THE PROBLEM: Please copy exactly the lines from the one containing "8 августа 2026" to the end of the entries, both included, and nothing else. Omit every picture.

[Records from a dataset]
· · · · ·
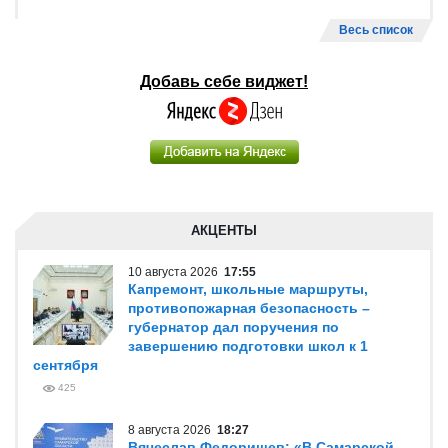
Весь список
Добавь себе виджет!
АКЦЕНТЫ
10 августа 2026
17:55
Капремонт, школьные маршруты,
противопожарная безопасность –
губернатор дал поручения по
завершению подготовки школ к 1
сентября
425
8 августа 2026
18:27
Вячеслав Федорищев: «В Самарской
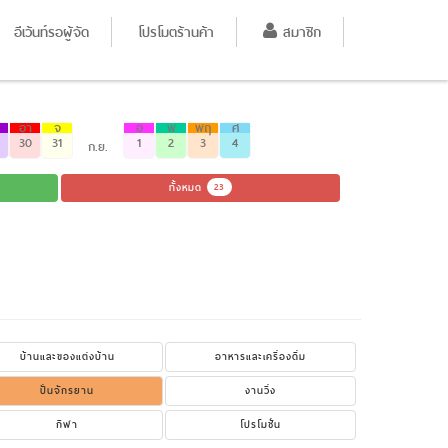
อีเว้นท์รอผู้จัด
โปรโมตร้านค้า
สมาชิก
อา
จ
อ
พ
พฤ
ศ
30
31
1
2
3
4
ก.ย.
ทั้งหมด
23
บ้านและของแต่งบ้าน
อาหารและเครื่องดื่ม
ปั่นจักรยาน
งานวิ่ง
กีฬา
โปรโมชั่น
· · · · ·
EXERCISE OUTPUT:
8 августа 2026
18:27
Вячеслав Федорищев: «В Самарской
อีเว้นท์รอผู้จัด
โปรโมตร้านค้า
สมาชิก
อา
จ
อ
พ
พฤ
ศ
30
31
1
2
3
4
ก.ย.
ทั้งหมด
23
บ้านและของแต่งบ้าน
อาหารและเครื่องดื่ม
ปั่นจักรยาน
งานวิ่ง
กีฬา
โปรโมชั่น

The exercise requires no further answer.